L’insertion de l’intelligence artificielle dans le domaine de la santé est aussi révolutionnaire qu’elle suscite de la méfiance et de la prudence. En effet, la crainte est généralement celle d’un recours trop large ou délégation trop importante des décisions prises sur le fondement d’algorithmes intelligents. Ces algorithmes, majoritairement utilisés pour l’aide au diagnostic et au traitement nécessitent de reposer sur des principes éthiques de référence ; parmi eux celui du « garant humain » prédomine. Que dit la loi de bioéthique ?

Préserver la relation médecin – patient

La crainte généralement formulée par les patients est celle d’une « concurrence » de la machine qui viendrait prendre trop d’importance et aurait pour conséquence d’altérer la confiance du patient. Le médecin et le patient ne peuvent être exclus d’un processus diagnostique ou thérapeutique utilisant un algorithme.

Le médecin doit rester décideur

Limiter les risques de délégation des décisions médicales à l’algorithme. Le médecin ne peut pas être un simple exécutant de l’algorithme en appuyant sur le bouton de la solution, sans pouvoir remettre en question les résultats.
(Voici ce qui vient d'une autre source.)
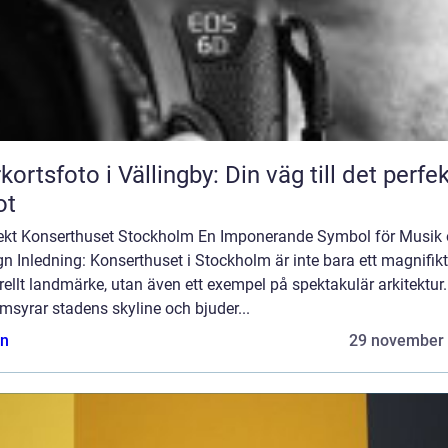
kortsfoto i Vällingby: Din väg till det perfe
ot
tekt Konserthuset Stockholm En Imponerande Symbol för Musik
n Inledning: Konserthuset i Stockholm är inte bara ett magnifikt
rellt landmärke, utan även ett exempel på spektakulär arkitektur.
syrar stadens skyline och bjuder...
n
29 november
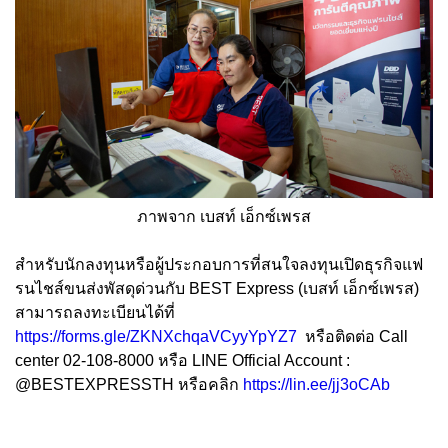
ภาพจาก เบสท์ เอ็กซ์เพรส
สำหรับนักลงทุนหรือผู้ประกอบการที่สนใจลงทุนเปิดธุรกิจแฟ
รนไชส์ขนส่งพัสดุด่วนกับ BEST Express (เบสท์ เอ็กซ์เพรส)
สามารถลงทะเบียนได้ที่
https://forms.gle/ZKNXchqaVCyyYpYZ7
หรือติดต่อ Call
center 02-108-8000 หรือ LINE Official Account :
@BESTEXPRESSTH หรือคลิก
https://lin.ee/jj3oCAb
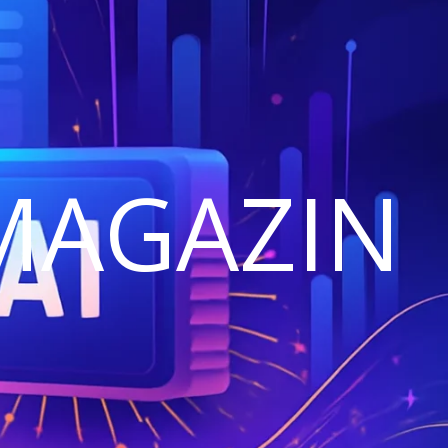
MAGAZIN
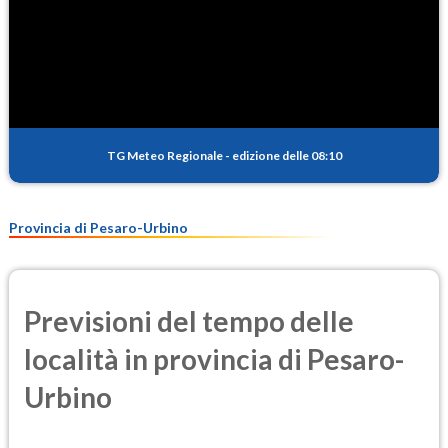
TG Meteo Regionale
-
edizione delle 08:10
Provincia di Pesaro-Urbino
Previsioni del tempo delle
località in provincia di Pesaro-
Urbino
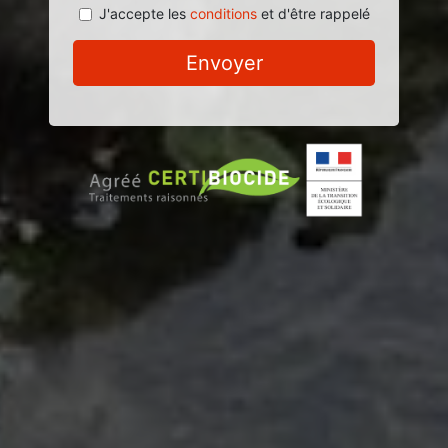
J'accepte les
conditions
et d'être rappelé
Envoyer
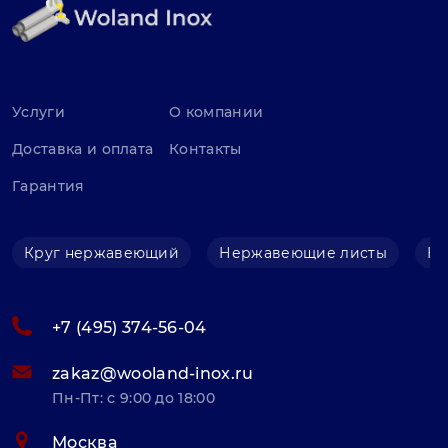
Услуги
О компании
Доставка и оплата
Контакты
Гарантия
Круг нержавеющий
Нержавеющие листы
Не
+7 (495) 374-56-04
zakaz@wooland-inox.ru
Пн-Пт: с 9:00 до 18:00
Москва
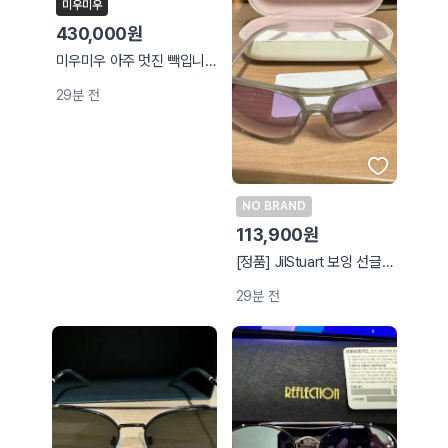
미우미우
430,000원
미우미우 아주 멋진 빽입니다~~사진보다는 흐려요~~
29분 전
NO BRAND
113,900원
[정품] JilStuart 보잉 선글라스
29분 전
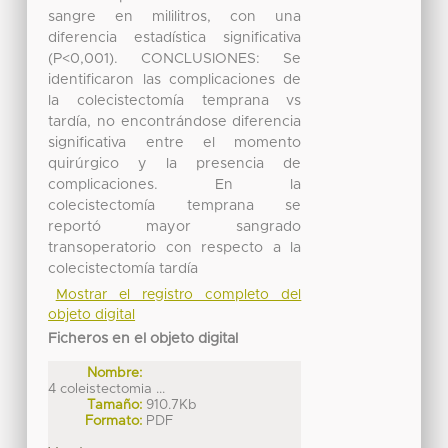
sangre en mililitros, con una
diferencia estadística significativa
(P<0,001). CONCLUSIONES: Se
identificaron las complicaciones de
la colecistectomía temprana vs
tardía, no encontrándose diferencia
significativa entre el momento
quirúrgico y la presencia de
complicaciones. En la
colecistectomía temprana se
reportó mayor sangrado
transoperatorio con respecto a la
colecistectomía tardía
Mostrar el registro completo del
objeto digital
Ficheros en el objeto digital
Nombre:
4 coleistectomia ...
Tamaño:
910.7Kb
Formato:
PDF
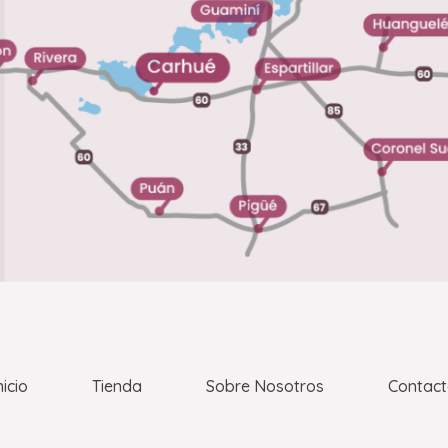
nicio
Tienda
Sobre Nosotros
Contac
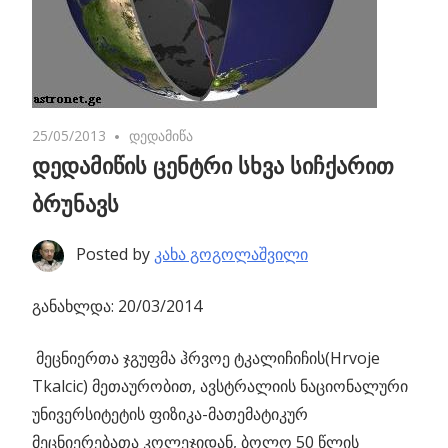
25/05/2013
No comments
დედამიწა
დედამიწის ცენტრი სხვა სიჩქარით
ბრუნავს
Posted by
კახა გოგოლაშვილი
განახლდა: 20/03/2014
მეცნიერთა ჯგუფმა ჰრვოე ტკალიჩიჩის(Hrvoje
Tkalcic) მეთაურობით,
ავსტრალიის ნაციონალური
უნივერსიტეტის ფიზიკა-მათემატიკურ
მეცნიერებათა კოლეჯიდან, ბოლო 50 წლის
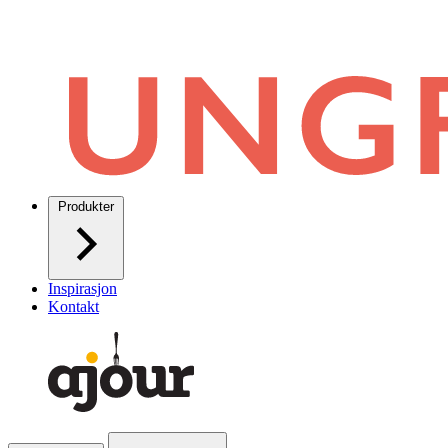
Produkter
Inspirasjon
Kontakt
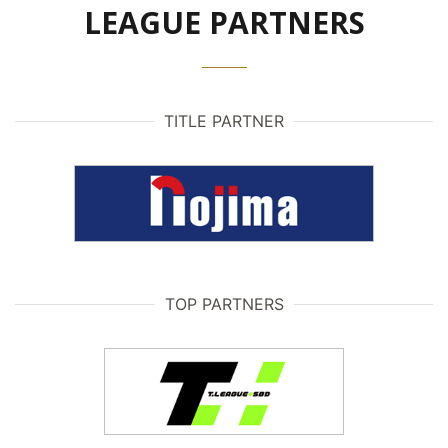
LEAGUE PARTNERS
TITLE PARTNER
TOP PARTNERS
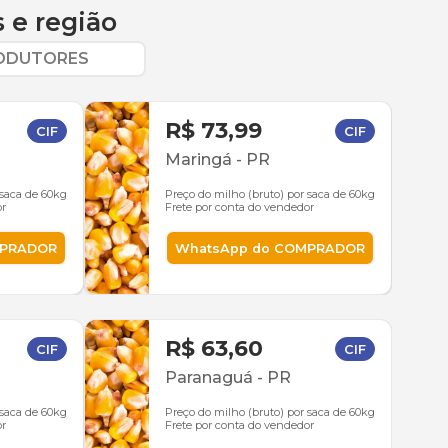
s
e região
RODUTORES
R$ 73,99
CIF
CIF
Maringá
-
PR
 saca de 60kg
Preço do milho (bruto) por saca de 60kg
or
Frete por conta do vendedor
MPRADOR
WhatsApp do COMPRADOR
R$ 63,60
CIF
CIF
Paranaguá
-
PR
 saca de 60kg
Preço do milho (bruto) por saca de 60kg
or
Frete por conta do vendedor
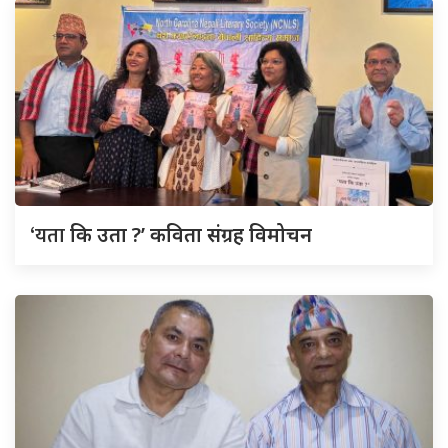
‘यता
कि उता ?’ कविता संग्रह विमोचन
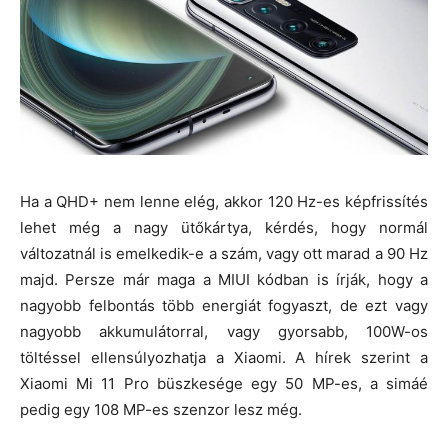
Ha a QHD+ nem lenne elég, akkor 120 Hz-es képfrissítés
lehet még a nagy ütőkártya, kérdés, hogy normál
változatnál is emelkedik-e a szám, vagy ott marad a 90 Hz
majd. Persze már maga a MIUI kódban is írják, hogy a
nagyobb felbontás több energiát fogyaszt, de ezt vagy
nagyobb akkumulátorral, vagy gyorsabb, 100W-os
töltéssel ellensúlyozhatja a Xiaomi. A hírek szerint a
Xiaomi Mi 11 Pro büszkesége egy 50 MP-es, a simáé
pedig egy 108 MP-es szenzor lesz még.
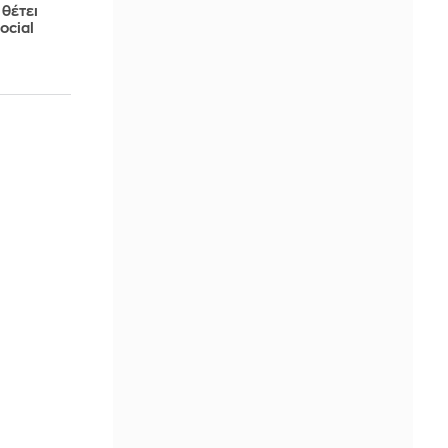
θέτει
ocial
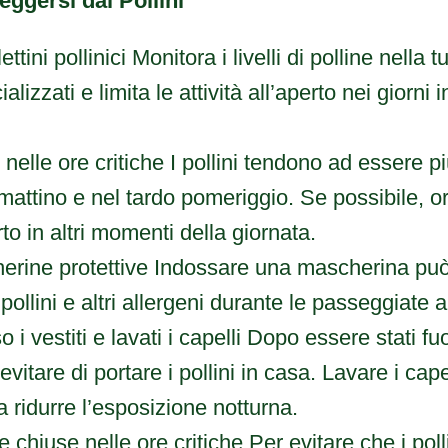
eggersi dai Pollini
ettini pollinici Monitora i livelli di polline nella
alizzati e limita le attività all’aperto nei giorni in
 nelle ore critiche I pollini tendono ad essere p
mattino e nel tardo pomeriggio. Se possibile, o
erto in altri momenti della giornata.
herine protettive Indossare una mascherina può
 pollini e altri allergeni durante le passeggiate a
 vestiti e lavati i capelli Dopo essere stati fuo
vitare di portare i pollini in casa. Lavare i cape
a ridurre l’esposizione notturna.
re chiuse nelle ore critiche Per evitare che i poll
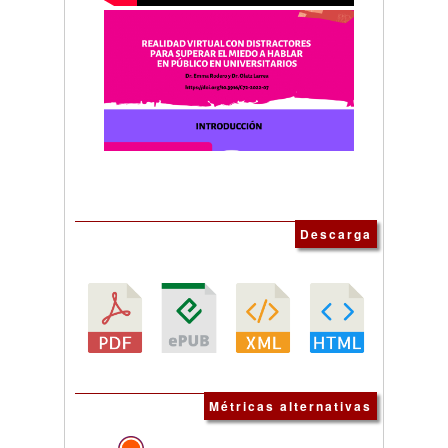
Descarga
Métricas alternativas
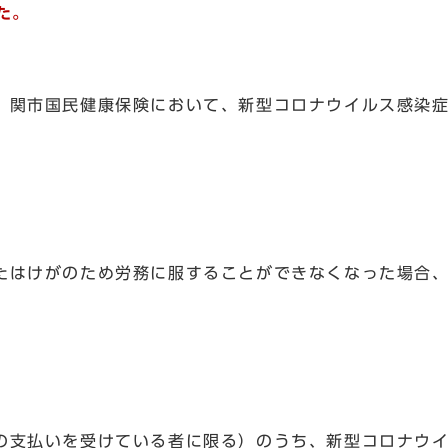
た。
、関市国民健康保険において、新型コロナウイルス感染
たはけがのため労務に服することができなくなった場合
の支払いを受けている者に限る）のうち、新型コロナウ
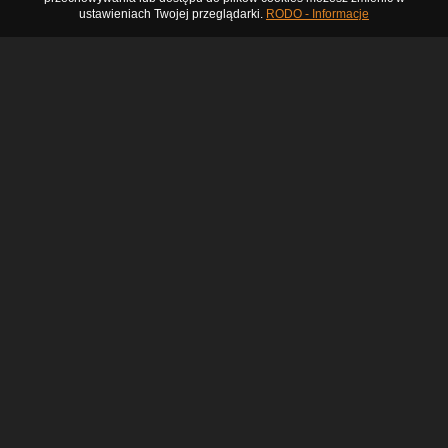
ustawieniach Twojej przeglądarki.
RODO - Informacje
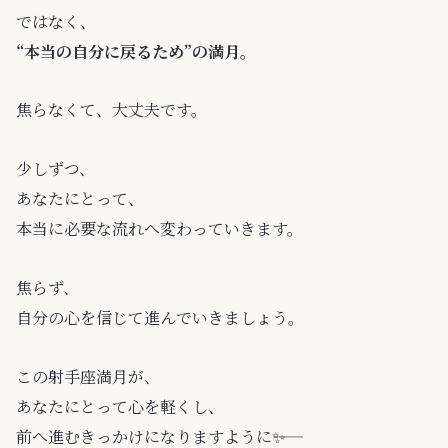
ではなく、
“本当の自分に戻るため”の満月。
焦らなくて、大丈夫です。
少しずつ、
あなたにとって、
本当に必要な流れへ変わっていきます。
焦らず、
自分の心を信じて進んでいきましょう。
この射手座満月が、
あなたにとって心を軽くし、
前へ進むきっかけになりますように――✨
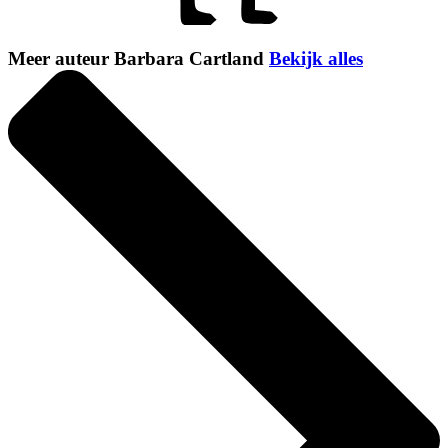
Meer auteur Barbara Cartland
Bekijk alles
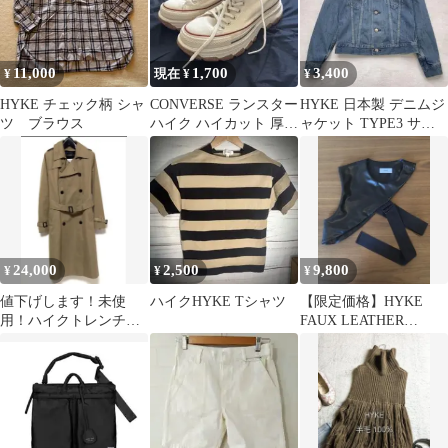
11,000
1,700
3,400
¥
現在 ¥
¥
HYKE チェック柄 シャ
CONVERSE ランスター
HYKE 日本製 デニムジ
ツ ブラウス
ハイク ハイカット 厚底
ャケット TYPE3 サイ
スニーカー
ズ2 インディゴブルー
24,000
2,500
9,800
¥
¥
¥
値下げします！未使
ハイクHYKE Tシャツ
【限定価格】HYKE
用！ハイクトレンチコ
FAUX LEATHER
ート ベージュ
ASYMMETRIC TOP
La responsabilité médicale, modifiée par la machine intelligente, doit être clarifiée

En cas d’erreur dans le diagnostic médical ou le traitement prescrit après utilisation d’un algorithme, le patient doit pouvoir être indemnisé du préjudice. En l’absence de défaut établi de l’algorithme, la responsabilité du médecin ne peut être engagée seulement en cas de faute de sa part. Le seul fait que le médecin ne suive pas les recommandations d’un algorithme, ne peut être établi comme une faute.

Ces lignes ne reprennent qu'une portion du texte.